Task objective: Lines where the string "nhạc" appears are to be copied from the entries below.

(Dataset entries)

"""

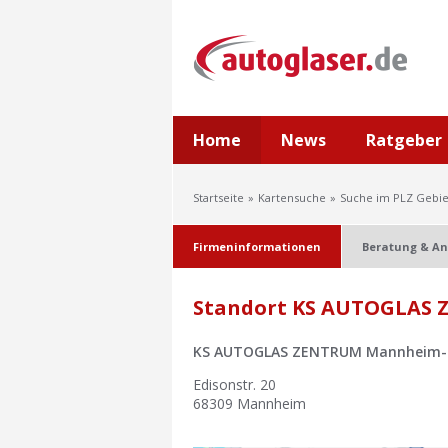
Home
News
Ratgeber
Startseite
Kartensuche
Suche im PLZ Gebie
Firmeninformationen
Beratung & An
Standort KS AUTOGLAS 
KS AUTOGLAS ZENTRUM Mannheim-K
Edisonstr. 20
68309
Mannheim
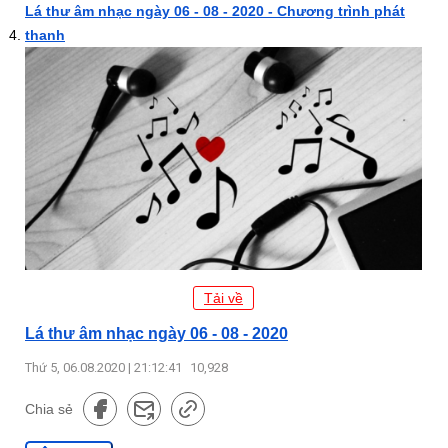
Lá thư âm nhạc ngày 06 - 08 - 2020 - Chương trình phát
thanh
Tải về
Lá thư âm nhạc ngày 06 - 08 - 2020
Thứ 5, 06.08.2020 | 21:12:41
10,928
Chia sẻ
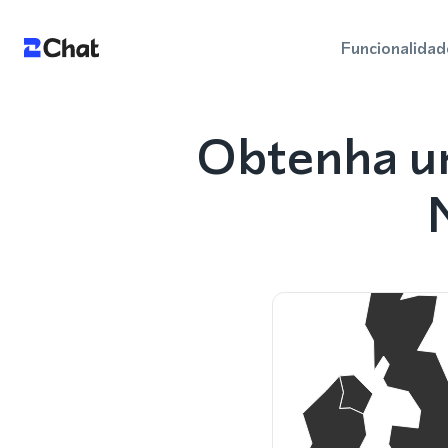
Funcionalidad
Obtenha u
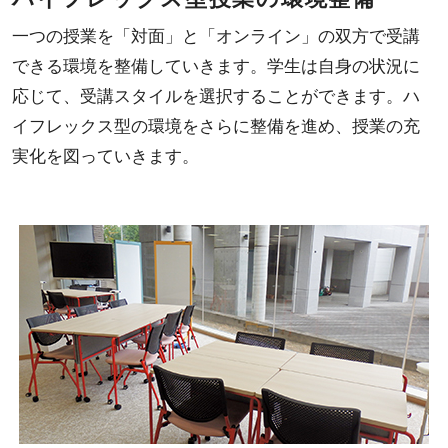
一つの授業を「対面」と「オンライン」の双方で受講
できる環境を整備していきます。学生は自身の状況に
応じて、受講スタイルを選択することができます。ハ
イフレックス型の環境をさらに整備を進め、授業の充
実化を図っていきます。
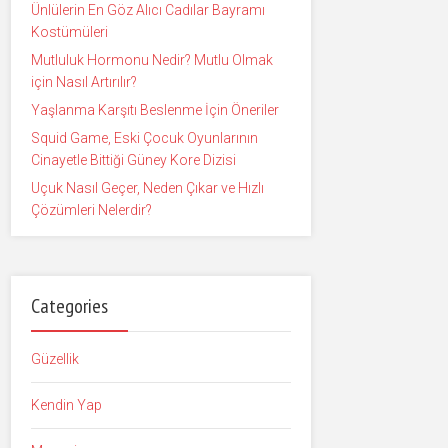
Ünlülerin En Göz Alıcı Cadılar Bayramı
Kostümüleri
Mutluluk Hormonu Nedir? Mutlu Olmak
için Nasıl Artırılır?
Yaşlanma Karşıtı Beslenme İçin Öneriler
Squid Game, Eski Çocuk Oyunlarının
Cinayetle Bittiği Güney Kore Dizisi
Uçuk Nasıl Geçer, Neden Çıkar ve Hızlı
Çözümleri Nelerdir?
Categories
Güzellik
Kendin Yap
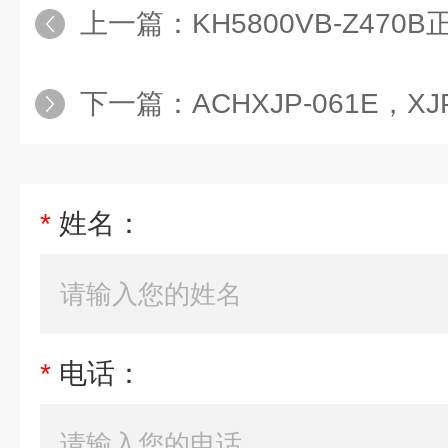
上一篇：
KH5800VB-Z47
下一篇：
ACHXJP-061E，XJP
*
姓名：
*
电话：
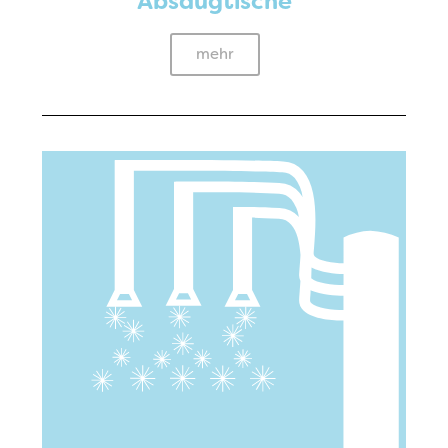
Absaugtische
mehr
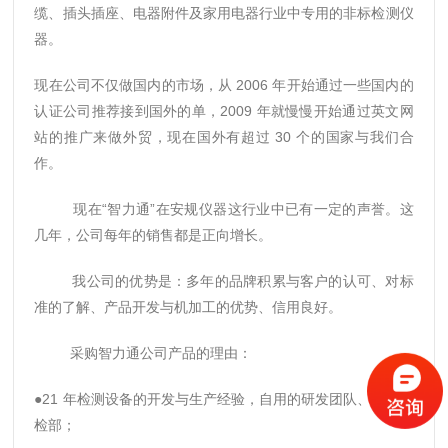
缆、插头插座、电器附件及家用电器行业中专用的非标检测仪
器。
现在公司不仅做国内的市场，从 2006 年开始通过一些国内的
认证公司推荐接到国外的单，2009 年就慢慢开始通过英文网
站的推广来做外贸，现在国外有超过 30 个的国家与我们合
作。
现在“智力通”在安规仪器这行业中已有一定的声誉。这
几年，公司每年的销售都是正向增长。
我公司的优势是：多年的品牌积累与客户的认可、对标
准的了解、产品开发与机加工的优势、信用良好。
采购智力通公司产品的理由：
●21 年检测设备的开发与生产经验，自用的研发团队、产品质
检部；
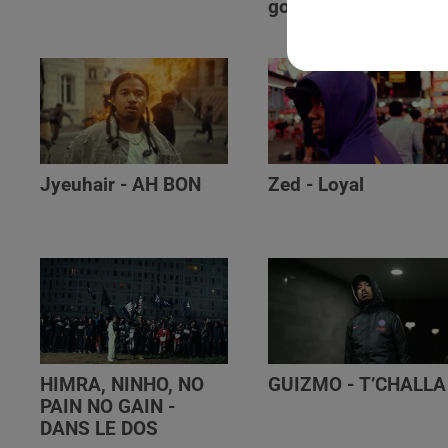
golibe
Jyeuhair - AH BON
Zed - Loyal
HIMRA, NINHO, NO
GUIZMO - T’CHALLA
PAIN NO GAIN -
DANS LE DOS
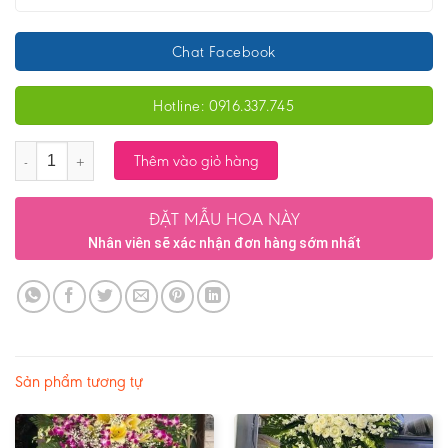
Chat Facebook
Hotline: 0916.337.745
Số lượng
Thêm vào giỏ hàng
ĐẶT MẪU HOA NÀY
Nhân viên sẽ xác nhận đơn hàng sớm nhất
Sản phẩm tương tự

"""

Result:
Lá thư âm nhạc ngày 06 - 08 - 2020 - Chương trình phát
Lá thư âm nhạc ngày 06 - 08 - 2020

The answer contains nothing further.